Like millions of Afghans, he’s also been impacted by the country’s economic freefall, caused in part by international sanctions and vanishing foreign aid.

“We eat once a day,” the interpreter said. Still, he continues hoping he and his family will leave Afghanistan at some point. “I never give up because of my future and my children’s future,” he said.

Since their return to rule, the Taliban have been trying to transition from insurgency and war to governing, with the hard-liners increasingly at odds with the pragmatists on how to run a country in the midst of a humanitarian and economic crisis. But a year on they have so far failed to gain international recognition. Initial promises to allow girls to return to school and women to continue working have been broken.

Those who have failed to evacuate include interpreters and drivers but also women journalists, activists and athletes who say they cannot live freely under a Taliban-led government.

The U.S., together with other Western nations, hastily evacuated more than 120,000 people, both foreign nationals and Afghan citizens, in August last year.

Some 46,000 Afghans who remained in the country after Aug. 31 have since applied for U.S. humanitarian parole, according to the Migration Policy Institute. But only 297 have been approved so far.
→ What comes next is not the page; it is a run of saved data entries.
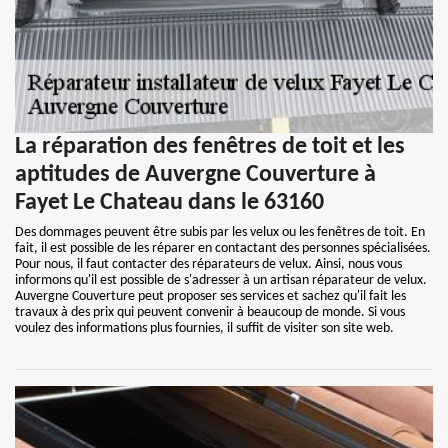
La réparation des fenêtres de toit et les
aptitudes de Auvergne Couverture à
Fayet Le Chateau dans le 63160
Des dommages peuvent être subis par les velux ou les fenêtres de toit. En
fait, il est possible de les réparer en contactant des personnes spécialisées.
Pour nous, il faut contacter des réparateurs de velux. Ainsi, nous vous
informons qu'il est possible de s'adresser à un artisan réparateur de velux.
Auvergne Couverture peut proposer ses services et sachez qu'il fait les
travaux à des prix qui peuvent convenir à beaucoup de monde. Si vous
voulez des informations plus fournies, il suffit de visiter son site web.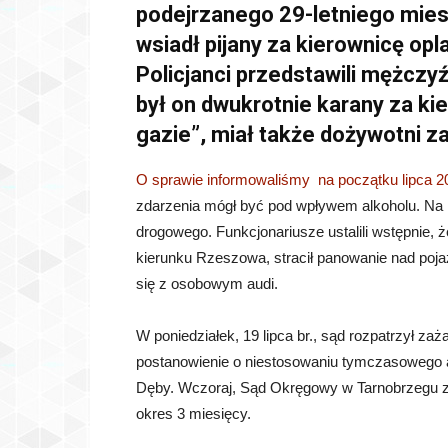
podejrzanego 29-letniego miesz
wsiadł pijany za kierownicę op
Policjanci przedstawili mężczyźn
był on dwukrotnie karany za 
gazie”, miał także dożywotni 
O sprawie informowaliśmy na początku lipca 20
zdarzenia mógł być pod wpływem alkoholu. Na mi
drogowego. Funkcjonariusze ustalili wstępnie, 
kierunku Rzeszowa, stracił panowanie nad pojaz
się z osobowym audi.
W poniedziałek, 19 lipca br., sąd rozpatrzył za
postanowienie o niestosowaniu tymczasowego 
Dęby. Wczoraj, Sąd Okręgowy w Tarnobrzegu 
okres 3 miesięcy.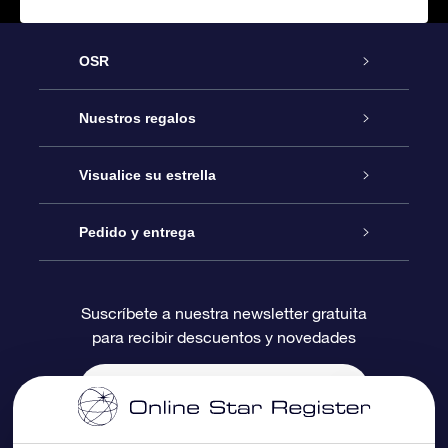
OSR
Atención
Nuestros regalos
Contáctanos
Regalo Estrella Online
Visualice su estrella
Blog
Paquete de Regalo OSR
Registro estelar
Pedido y entrega
Preguntas Más Frecuentes
Regalo Súper Estrella
Aplicación de Búsqueda de Estrella
Acceso clientes
Suscríbete a nuestra newsletter gratuita
para recibir descuentos y novedades
Reseñas
Tarjeta de Regalo OSR
Página de Estrella Personalizada
Información de Pago
Regalos empresariales
Un Millón de Estrellas
Información de Envío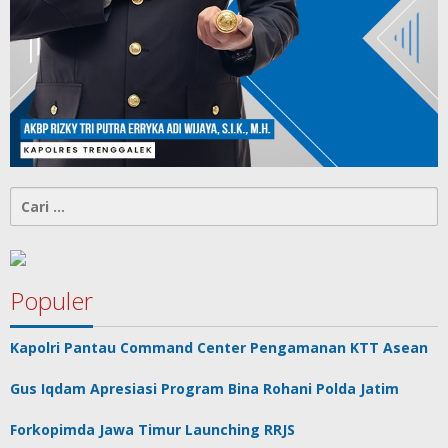
Cari
untuk:
Populer
Kapolri Pantau Command Center Pengamanan KTT Asean
Gus Iqdam Apresiasi Program Bina Rohani Polda Jatim
Forkopimda Jawa Timur Launching RRJS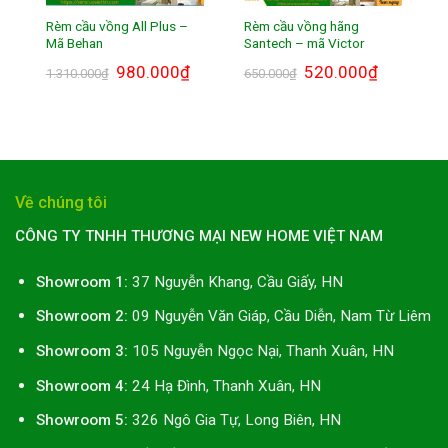
Rèm cầu vồng All Plus –
Rèm cầu vồng hãng
Mã Behan
Santech – mã Victor
Giá
980.000
₫
Giá
Giá
520.000
₫
Giá
1.310.000
₫
650.000
₫
gốc
hiện
gốc
hiện
là:
tại
là:
tại
1.310.000₫.
là:
650.000₫.
là:
980.000₫.
520.000₫.
Về chúng tôi
CÔNG TY TNHH THƯƠNG MẠI NEW HOME VIỆT NAM
Showroom 1:
37 Nguyễn Khang, Cầu Giấy, HN
Showroom 2:
09 Nguyễn Văn Giáp, Cầu Diễn, Nam Từ Liêm
Showroom 3:
105 Nguyễn Ngọc Nại, Thanh Xuân, HN
Showroom 4:
24 Hạ Đình, Thanh Xuân, HN
Showroom 5:
326 Ngô Gia Tự, Long Biên, HN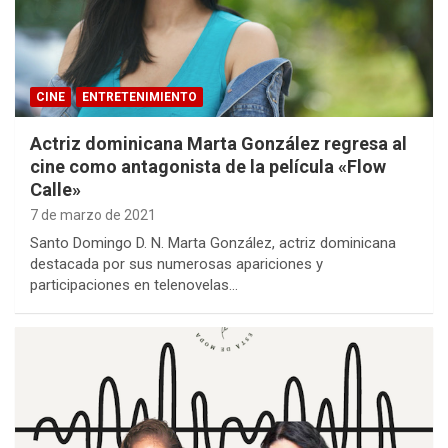
CINE
ENTRETENIMIENTO
Actriz dominicana Marta González regresa al
cine como antagonista de la película «Flow
Calle»
7 de marzo de 2021
Santo Domingo D. N. Marta González, actriz dominicana
destacada por sus numerosas apariciones y
participaciones en telenovelas…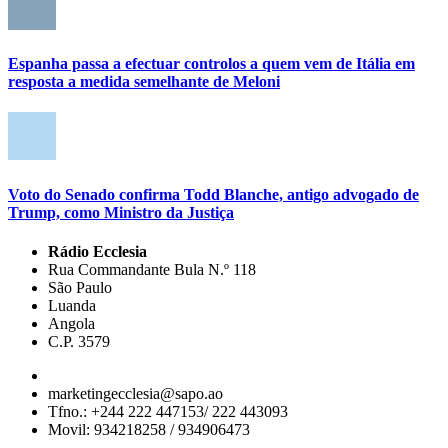
Espanha passa a efectuar controlos a quem vem de Itália em
resposta a medida semelhante de Meloni
Voto do Senado confirma Todd Blanche, antigo advogado de
Trump, como Ministro da Justiça
Rádio Ecclesia
Rua Commandante Bula N.º 118
São Paulo
Luanda
Angola
C.P. 3579
marketingecclesia@sapo.ao
Tfno.: +244 222 447153/ 222 443093
Movil: 934218258 / 934906473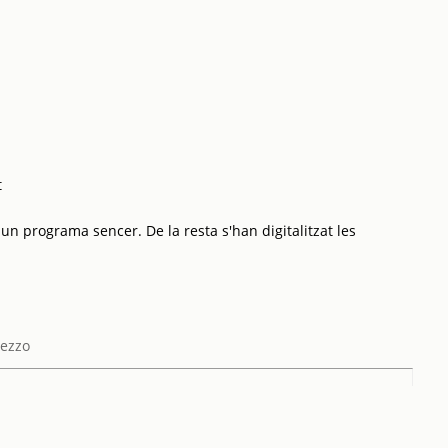
t
 un programa sencer. De la resta s'han digitalitzat les
ezzo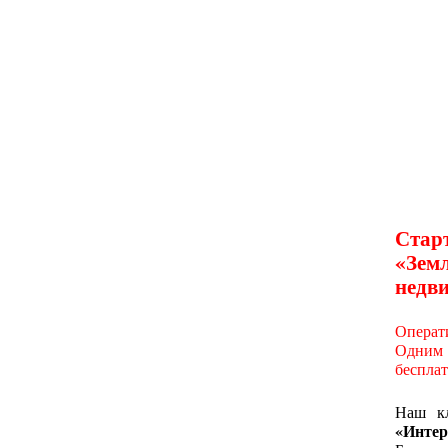
Стар
«Зем
недви
Операт
Одним 
бесплат
Наш кл
«Интер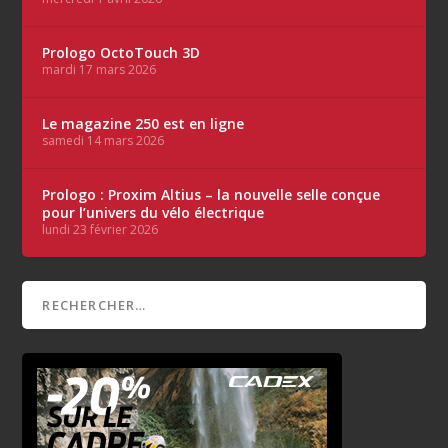
Prologo OctoTouch 3D
mardi 17 mars 2026
Le magazine 250 est en ligne
samedi 14 mars 2026
Prologo : Proxim Altius – la nouvelle selle conçue
pour l’univers du vélo électrique
lundi 23 février 2026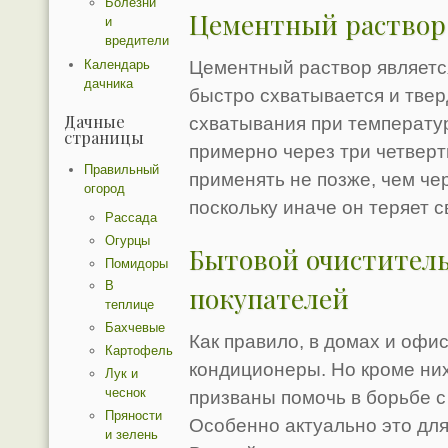
Болезни
Цементный раствор:
и
вредители
Календарь
Цементный раствор являетс
дачника
быстро схватывается и твер
Дачные
схватывания при температу
страницы
примерно через три четверт
Правильный
применять не позже, чем чер
огород
поскольку иначе он теряет 
Рассада
Огурцы
Бытовой очиститель
Помидоры
В
покупателей
теплице
Бахчевые
Как правило, в домах и офи
Картофель
кондиционеры. Но кроме них
Лук и
чеснок
призваны помочь в борьбе с
Пряности
Особенно актуально это для
и зелень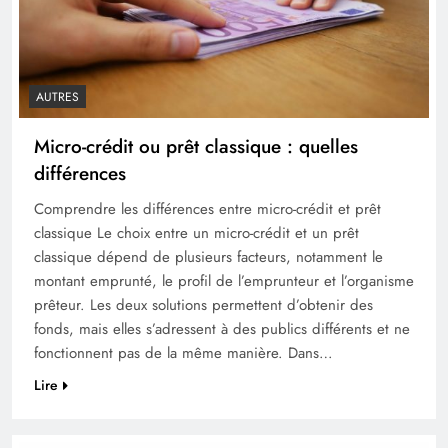
AUTRES
Micro-crédit ou prêt classique : quelles
différences
Comprendre les différences entre micro-crédit et prêt
classique Le choix entre un micro-crédit et un prêt
classique dépend de plusieurs facteurs, notamment le
montant emprunté, le profil de l’emprunteur et l’organisme
prêteur. Les deux solutions permettent d’obtenir des
fonds, mais elles s’adressent à des publics différents et ne
fonctionnent pas de la même manière. Dans…
Lire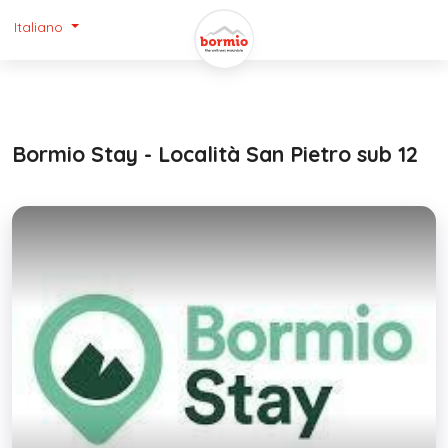
Italiano
Bormio Stay - Località San Pietro sub 12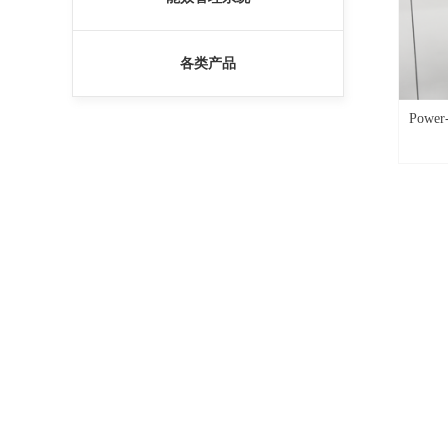
各类产品
Powe
线系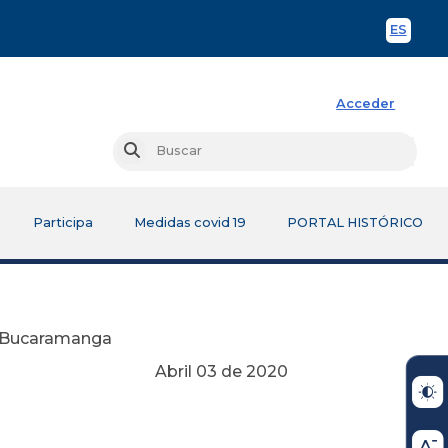
ES
Spani
Acceder
Busc
Buscar
Participa
Medidas covid 19
PORTAL HISTÓRICO
e Bucaramanga
Abril 03 de 2020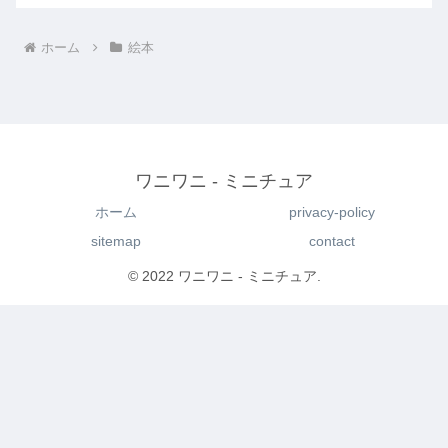
ホーム
絵本
ワニワニ - ミニチュア
ホーム
privacy-policy
sitemap
contact
© 2022 ワニワニ - ミニチュア.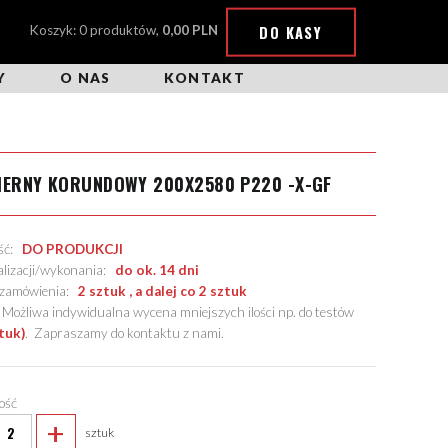
DO KASY
Koszyk: 0 produktów,
0,00 PLN
Y
O NAS
KONTAKT
IERNY KORUNDOWY 200X2580 P220 -X-GF
ość:
DO PRODUKCJI
alizacji/wykonania:
do ok. 14 dni
. zamówienia:
2 sztuk , a dalej co 2 sztuk
żliwa indywidualna wycena mniejszych ilości np. do testów
tuk)
.
Zapraszamy do kontaktu z nami
.
lość
+
sztuk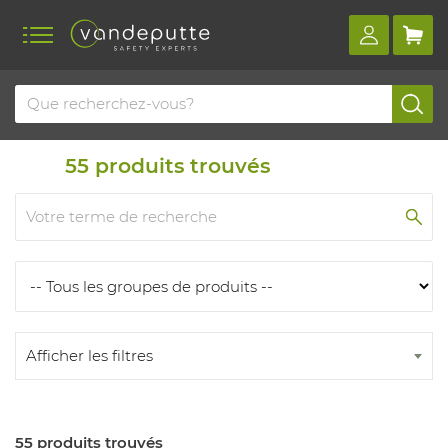
Home
Produits
Produits
55
produits trouvés
Afficher les filtres
55 produits trouvés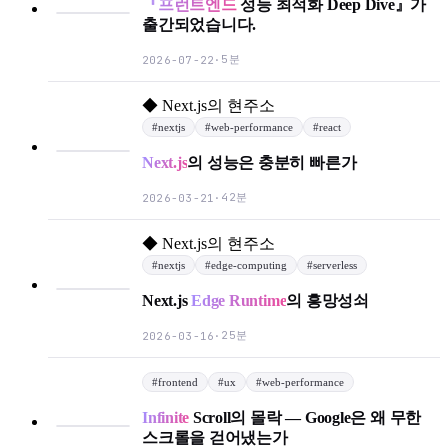
『프런트엔드
성능 최적화 Deep Dive』가
출간되었습니다.
5분
2026-07-22
·
◆
Next.js의 현주소
#
nextjs
#
web-performance
#
react
Next.js
의 성능은 충분히 빠른가
42분
2026-03-21
·
◆
Next.js의 현주소
#
nextjs
#
edge-computing
#
serverless
Next.js
Edge Runtime
의 흥망성쇠
25분
2026-03-16
·
#
frontend
#
ux
#
web-performance
Infinite
Scroll의 몰락 — Google은 왜 무한
스크롤을 걷어냈는가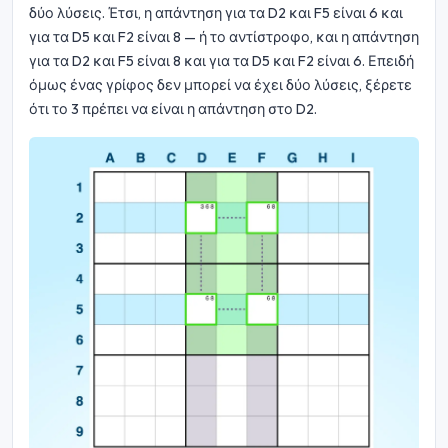
δύο λύσεις. Έτσι, η απάντηση για τα D2 και F5 είναι 6 και
για τα D5 και F2 είναι 8 — ή το αντίστροφο, και η απάντηση
για τα D2 και F5 είναι 8 και για τα D5 και F2 είναι 6. Επειδή
όμως ένας γρίφος δεν μπορεί να έχει δύο λύσεις, ξέρετε
ότι το 3 πρέπει να είναι η απάντηση στο D2.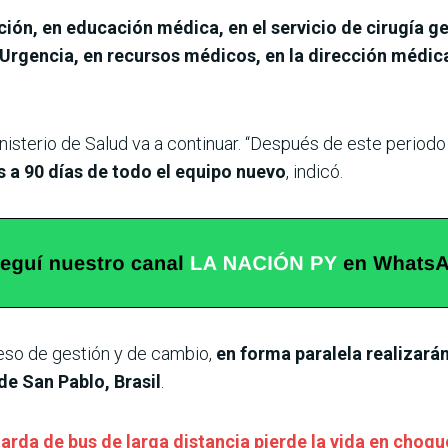
ión, en educación médica, en el servicio de cirugía g
 Urgencia, en recursos médicos, en la dirección médica
nisterio de Salud va a continuar. “Después de este periodo
s a 90 días de todo el equipo nuevo
, indicó.
so de gestión y de cambio,
en forma paralela realizará
de San Pablo, Brasil
.
uarda de bus de larga distancia pierde la vida en choq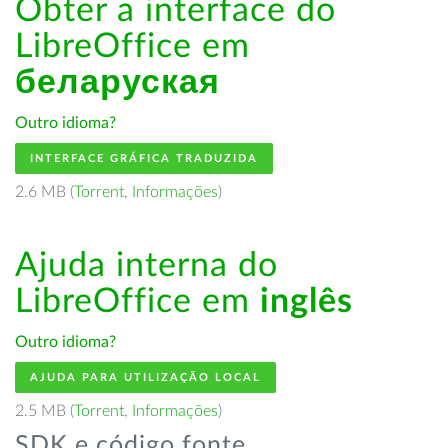
Obter a interface do
LibreOffice em
беларуская
Outro idioma?
INTERFACE GRÁFICA TRADUZIDA
2.6 MB (
Torrent
,
Informações
)
Ajuda interna do
LibreOffice em
inglês
Outro idioma?
AJUDA PARA UTILIZAÇÃO LOCAL
2.5 MB (
Torrent
,
Informações
)
SDK e código fonte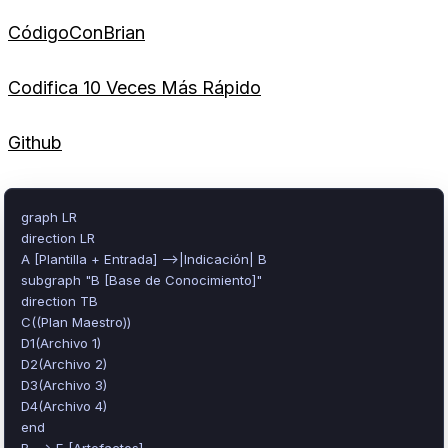
CódigoConBrian
Codifica 10 Veces Más Rápido
Github
graph LR

direction LR

A [Plantilla + Entrada] -->|Indicación| B

subgraph "B [Base de Conocimiento]"

direction TB

C((Plan Maestro))

D1(Archivo 1)

D2(Archivo 2)

D3(Archivo 3)

D4(Archivo 4)

end

B --> E [Artefactos]
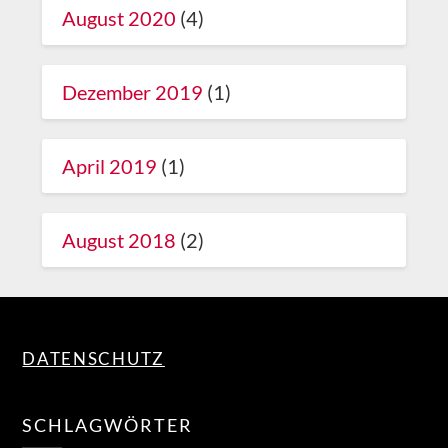
August 2020
(4)
Dezember 2019
(1)
April 2019
(1)
August 2018
(2)
DATENSCHUTZ
SCHLAGWÖRTER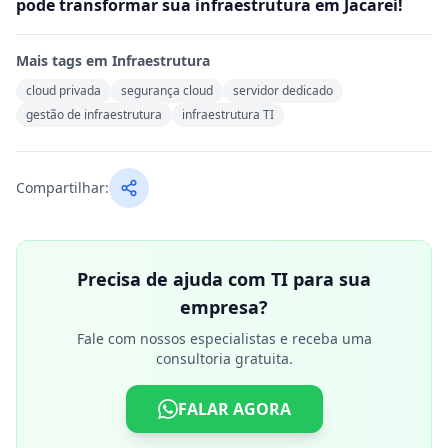
pode transformar sua infraestrutura em Jacareí!
Mais tags em
Infraestrutura
cloud privada
segurança cloud
servidor dedicado
gestão de infraestrutura
infraestrutura TI
Compartilhar:
Precisa de ajuda com TI para sua
empresa?
Fale com nossos especialistas e receba uma
consultoria gratuita.
FALAR AGORA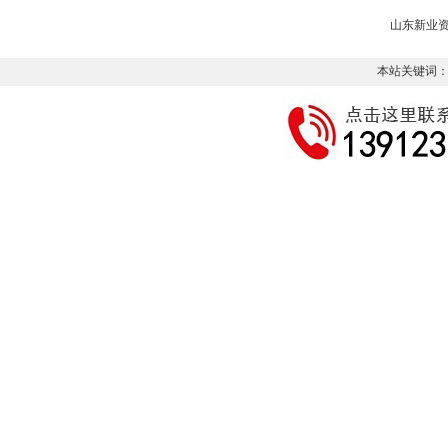
山东新业
本站关键词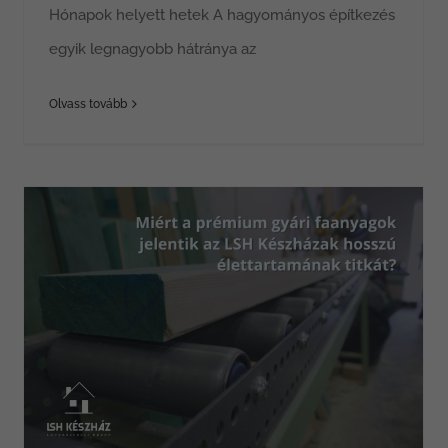
Hónapok helyett hetek A hagyományos építkezés
egyik legnagyobb hátránya az
Olvass tovább
A láthatatlan minőség: Miért a prémium gyári faanyagok jelentik az LSH Készházak hosszú élettartamának titkát?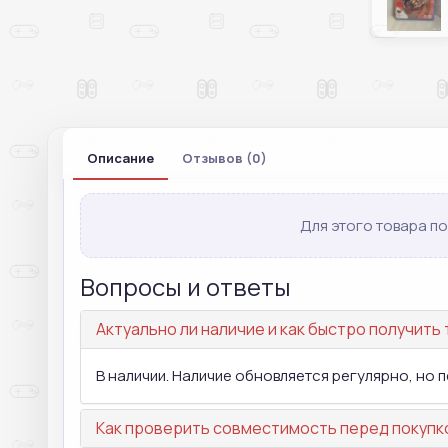
Описание
Отзывов (0)
Для этого товара по
Вопросы и ответы
Актуально ли наличие и как быстро получить
В наличии. Наличие обновляется регулярно, но
Как проверить совместимость перед покупк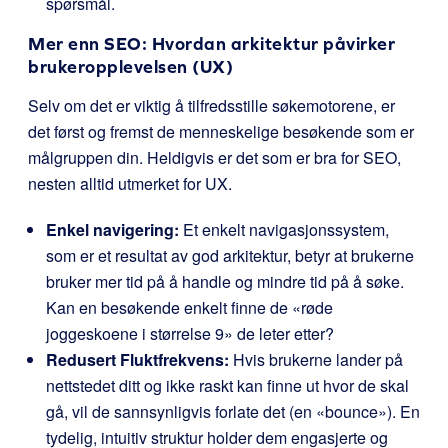
spørsmål.
Mer enn SEO: Hvordan arkitektur påvirker
brukeropplevelsen (UX)
Selv om det er viktig å tilfredsstille søkemotorene, er
det først og fremst de menneskelige besøkende som er
målgruppen din. Heldigvis er det som er bra for SEO,
nesten alltid utmerket for UX.
Enkel navigering:
Et enkelt navigasjonssystem,
som er et resultat av god arkitektur, betyr at brukerne
bruker mer tid på å handle og mindre tid på å søke.
Kan en besøkende enkelt finne de «røde
joggeskoene i størrelse 9» de leter etter?
Redusert Fluktfrekvens:
Hvis brukerne lander på
nettstedet ditt og ikke raskt kan finne ut hvor de skal
gå, vil de sannsynligvis forlate det (en «bounce»). En
tydelig, intuitiv struktur holder dem engasjerte og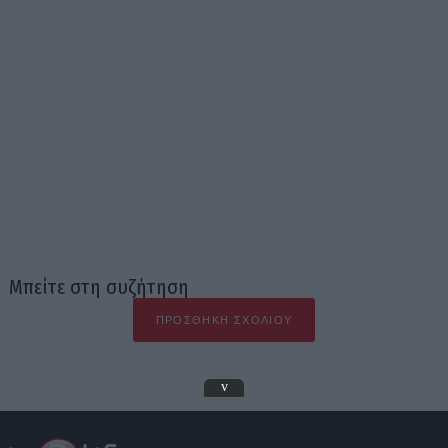
Μπείτε στη συζήτηση
ΠΡΟΣΘΉΚΗ ΣΧΟΛΊΟΥ
v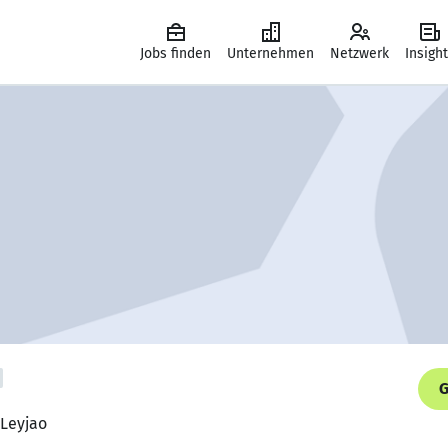
Jobs finden
Unternehmen
Netzwerk
Insigh
G
 Leyjao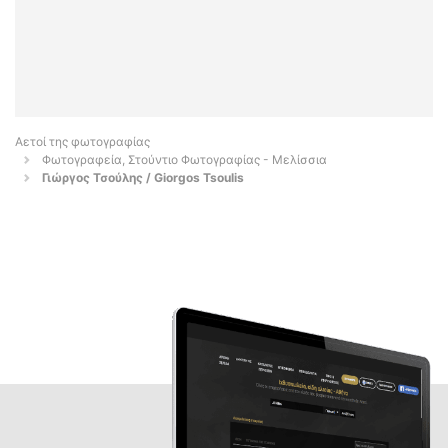
Αετοί της φωτογραφίας
Φωτογραφεία, Στούντιο Φωτογραφίας - Μελίσσια
Γιώργος Τσούλης / Giorgos Tsoulis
Because there is no longer a U.S. consulate in Afghanistan, asylum-seekers must make their way to other countries with consular services for in-person interviews.

The list of obstacles to getting out of Afghanistan is extensive, starting with the difficulty in obtaining passports as offices repeatedly close due to technical problems.

“Today, the vast majority of Afghans don’t have access to legal identity, meaning if they need tomorrow to be able to get to safety legally, they can’t,” said Nassim Majidi, co-founder and executive director of Samuel Hall, an independent think tank that conducts research on migration and displacement. Mr. Majidi was speaking at a seminar organized by the Migration Policy Institute looking at the situation of Afghans in Afghanistan and abroad a year after the withdrawal.

Around 2,000 Afghans and their families who worked with NATO, its agencies, and member countries were among those evacuated from Kabul according to the military alliance. But the evacuations were organized by individual member countries. NATO, as an organization, had no repatriation plan.

Evacuations from third countries are still happening, although sporadically. Earlier in August a plane carrying nearly 300 Afghans who had collaborated with the Spanish government landed in Madrid. Germany and France also have continued to work on evacuation cases, Mr. Majidi said.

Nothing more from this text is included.